Would anyone ask what yeah means this someone probably doesn’t come from this world. Yeah has finally become a global word that – similar to the dollar – circulates everywhere, in North Korea, in Russia and even in the United Kingdom of Great Britain and Northern Ireland. The aversion to the Americanization of the English language is traditionally pronounced there – no less than Paul McCartney can report how much: his father told him and John Lennon in the early days of their band The Beatles suggested instead “She loves you, yeah, yeah, yeah!” better “…yes, yes, yes!” to sing. “There’s enough of these Americanisms around”said James McCartney to justify his remarkable proposal. The son did not follow the advice.

Meanwhile, a not dissimilar statement made by Walter Ulbricht as Chairman of the State Council of the GDR two years later, in December 1965, became world famous: “Is it really the case that we now have to copy every piece of dirt that comes from the West?
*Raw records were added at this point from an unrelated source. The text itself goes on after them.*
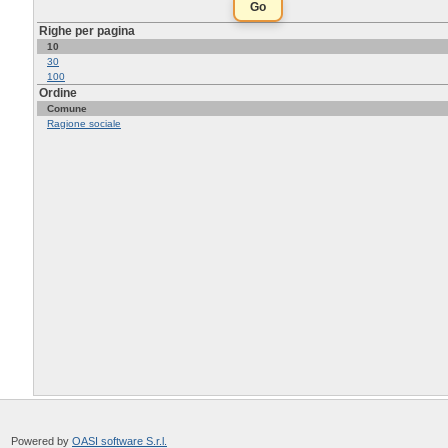
Righe per pagina
10
30
100
Ordine
Comune
Ragione sociale
Powered by
OASI software S.r.l.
I think Comrades, we should put an end to the monotony of Jeh-jeh-jeh and what it’s all called.” Songs with English lyrics, not least this one Beatleswere then banned in eastern Germany – in vain, as we don’t know until today.

Although Yeah in the Oxford English Dictionary unequivocally as US English where it was apparently first written down in 1863, its origins lie in the British Isles. There the English language had developed from a rather complicated, so-called Four-form system of saying yes and no. Yes served to positively contradict a negative question or assumption, No to confirm them. Yea However, confirm a positive statement and Nay contradicted her:

Don’t you want to take part?

Yes, I will (take part).

No, I will (not take part).

Do you want to take part?

Yes, I will (take part).

Well, I won’t take part.

While William Shakespeare still tried to adhere to the system in his late 16th and early 17th century writing, he was also one of the first writers to break with it. Not only that remained Yes and No as Two-form system as we know it, but rather it developed into one Yea (initially without h) with different meanings: from a strong yes – similar to the traditional one Aye! (It is still said in the British Parliament today “The Ayes have it – the proposal is accepted”) – to a hesitant, skeptical approval, which is inherent in concerns and often incredulity. This is how things developed Yeah to the English “Yes”.

That in Oxford English Dictionary today also the entries “Yeah, right” and “Yeah, sure” are noted takes into account skepticism, which often expresses contempt and sarcasm. This documents a basic attitude of the Coolness, which is never entirely committed to positivism. It has harnessed its enormous potential and has become the rallying cry of a counterculture “What-you-see-it-what-you-get” of capitalism. Yeah has long served as an affirmation of the residual doubt that actually grew up in the USA over the course of the 20th century: “There’s more than money, baby! There’s love. Yeah!”

Babies also shout “yeah”

Against this background, anyone who would rather start from an attitude to life than logic and in… Yeah If you suspect less of a rational sound and more of an intuitive sound, you can look for the origin in the babies instead of in the Americans – and you will find it. They also shout “Jeh jeh” – ideology-free and almost everywhere in the world. Without question it is one Yeah to life – with the restrictions that a newborn human being has to endure. While it was a so-called holophrase for babies – a word that says everything – it is still the same for adults. That’s probably what makes the cry of life Yeah so powerful.

From this cry, we can Yeah understand it as a holistic sigh of existence. Beyond all hermeneutic skepticism, he pays homage to the high feelings that can only be experienced when there are also valleys – the boredom of contemporary society! She has become a bizarre one Yeahmoment and its own Yeah meme in younger German-speaking culture when Angela Merkel was Chancellor and appeared in Hamburg in 2009. With her “Oh yes” and “Oh no” she was known to be a priestess of particles, which brings us full circle Yeah could become a rallying cry against political boredom. On an election poster with the text “Angela Merkel is coming” it was written in felt-tip pen: “And everyone like this: yeaahh!” There is no longer any doubt that we have now overcome boredom. Or is it? Yeah!